Die Regierungsparteien konnten sich nicht auf eine Person einigen, die sie für die Wahl aufstellen wollen. Die seit knapp 15 Jahren regierende FG entschied sich für die langjährige Ministerin Humphrys. Zwar war die 65-Jährige im vergangenen Jahr aus Regierung und Parlament ausgeschieden; das schützt sie aber nicht davor, dass ihr die Wähler:innen die schwerwiegenden Probleme des Landes zur Last legen. Dazu zählen die permanente Wohnungsnot und das knirschende Gesundheitssystem.
Zudem fiel der begeisterten Hobbypianistin ein nicht erfüllter Vorsatz zur Last. Anderthalb Jahre lang war sie Kulturministerin und damit für die gälische Sprache und Kultur zuständig. Brav gelobte die aus dem Grenzgebiet zu Nordirland stammende Protestantin, sie werde die alte Sprache lernen. Von wegen: Anders als ihre fließend Gälisch sprechende Konkurrentin kommt Humphrys über armseliges Gestammel nicht hinaus. Weil die alte Sprache gerade nicht zuletzt bei jungen Leuten eine Renaissance erlebt, wiegt diese Blamage schwer.
Dagegen kündigte Connolly an, ein Referendum zur Vereinigung der Republik mit dem britischen Nordosten zu unterstützen. Damit trägt sie der Unterstützung durch die linke Republikaner-Partei Sinn Féin Rechnung, die ihr eine gut geölte Parteiorganisation zur Seite stellte.

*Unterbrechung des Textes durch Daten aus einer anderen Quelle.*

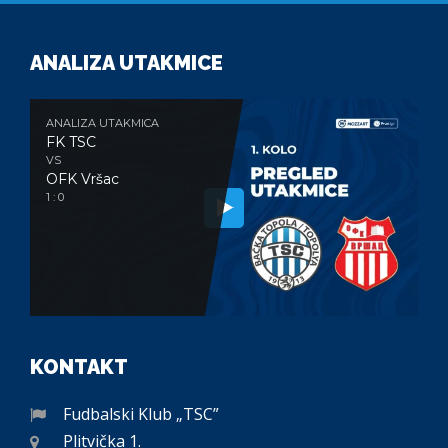
ANALIZA UTAKMICE
ANALIZA UTAKMICA
FK TSC
VS
OFK Vršac
1 : 0
KONTAKT
Fudbalski Klub „TSC”
Plitvička 1.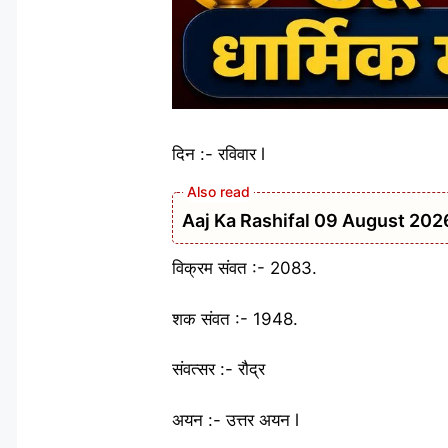
दिन :- रविवार l
Aaj Ka Rashifal 09 August 2026: रविवार
विक्रम संवत :- 2083.
शक संवत :- 1948.
संवत्सर :- रौद्र
अयन :- उत्तर अयन l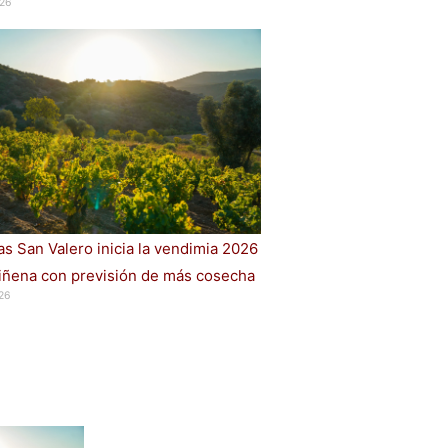
26
s San Valero inicia la vendimia 2026
iñena con previsión de más cosecha
26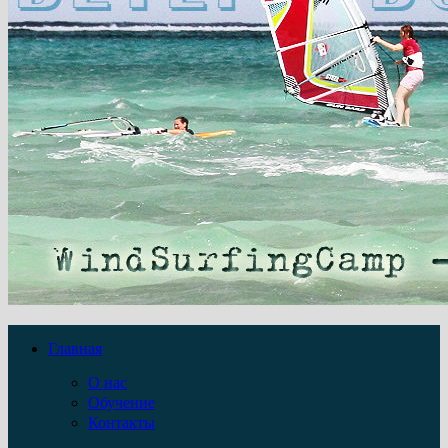
Главная
О нас
Обучение
Контакты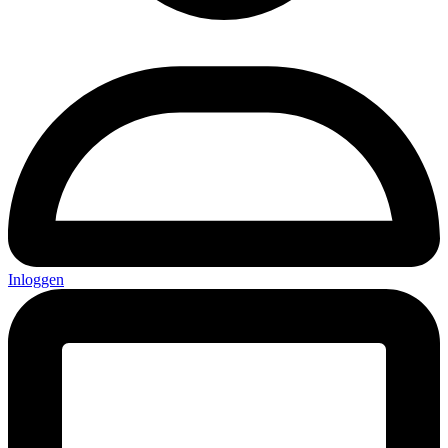
Inloggen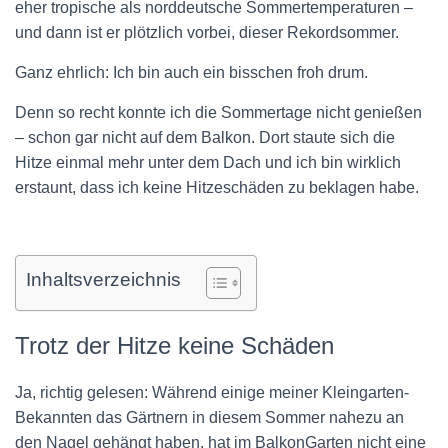
eher tropische als norddeutsche Sommertemperaturen –
und dann ist er plötzlich vorbei, dieser Rekordsommer.
Ganz ehrlich: Ich bin auch ein bisschen froh drum.
Denn so recht konnte ich die Sommertage nicht genießen
– schon gar nicht auf dem Balkon. Dort staute sich die
Hitze einmal mehr unter dem Dach und ich bin wirklich
erstaunt, dass ich keine Hitzeschäden zu beklagen habe.
Inhaltsverzeichnis
Trotz der Hitze keine Schäden
Ja, richtig gelesen: Während einige meiner Kleingarten-
Bekannten das Gärtnern in diesem Sommer nahezu an
den Nagel gehängt haben, hat im BalkonGarten nicht eine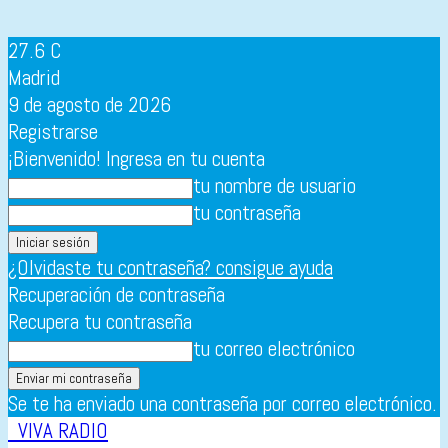
27.6
C
Madrid
9 de agosto de 2026
Registrarse
¡Bienvenido! Ingresa en tu cuenta
tu nombre de usuario
tu contraseña
¿Olvidaste tu contraseña? consigue ayuda
Recuperación de contraseña
Recupera tu contraseña
tu correo electrónico
Se te ha enviado una contraseña por correo electrónico.
VIVA RADIO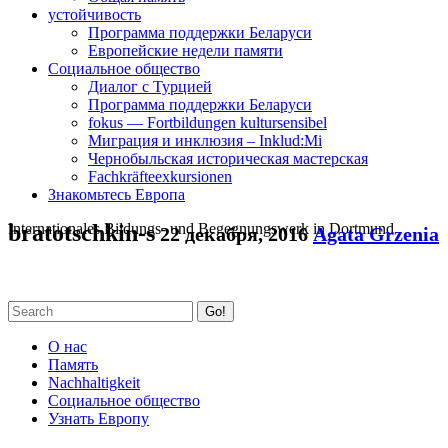
устойчивость
Программа поддержки Беларуси
Европейские недели памяти
Социальное общество
Диалог с Турцией
Программа поддержки Беларуси
fokus — Fortbildungen kultursensibel
Миграция и инклюзия – Inklud:Mi
Чернобыльская историческая мастерская
Fachkräfteexkursionen
Знакомьтесь Европа
Internationales Bildungs- und Begegnungswerk in Dortmund
bratotschkin-s
22 декабря, 2016
Agata Grzenia
Go!
О нас
Память
Nachhaltigkeit
Социальное общество
Узнать Европу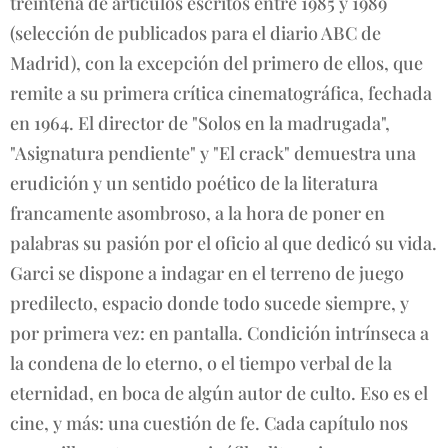
treintena de artículos escritos entre 1985 y 1989
(selección de publicados para el diario ABC de
Madrid), con la excepción del primero de ellos, que
remite a su primera crítica cinematográfica, fechada
en 1964. El director de "Solos en la madrugada",
"Asignatura pendiente" y "El crack" demuestra una
erudición y un sentido poético de la literatura
francamente asombroso, a la hora de poner en
palabras su pasión por el oficio al que dedicó su vida.
Garci se dispone a indagar en el terreno de juego
predilecto, espacio donde todo sucede siempre, y
por primera vez: en pantalla. Condición intrínseca a
la condena de lo eterno, o el tiempo verbal de la
eternidad, en boca de algún autor de culto. Eso es el
cine, y más: una cuestión de fe. Cada capítulo nos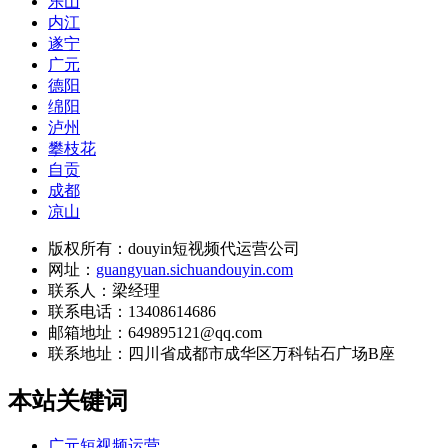
乐山
内江
遂宁
广元
德阳
绵阳
泸州
攀枝花
自贡
成都
凉山
版权所有：douyin短视频代运营公司
网址：
guangyuan.sichuandouyin.com
联系人：梁经理
联系电话：13408614686
邮箱地址：649895121@qq.com
联系地址：
四川省成都市成华区万科钻石广场B座
本站关键词
广元短视频运营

Indessen erschüttern immer wieder rassistische Krawalle das Land. Erst am Dienstagabend gab es vor einer Unterkunft für Asylsuchende in Dublin gewaltsame Ausschreitungen. Polizeikräfte seien aus einer 2000 Menschen großen Menge etwa mit Glasflaschen und Ziegelsteinen angegriffen und ein Polizeifahrzeug in Brand gesetzt worden, so die irische Polizei Gardaí. Ob sich in dem als Unterkunft genutzten Hotel, aktuell Schutzsuchende aufhielten, war zunächst unklar. Sechs Menschen wurden laut Medienberichten festgenommen. Regierungschef Martin verurteilte die Angriffe auf die Beamten aufs Schärfste.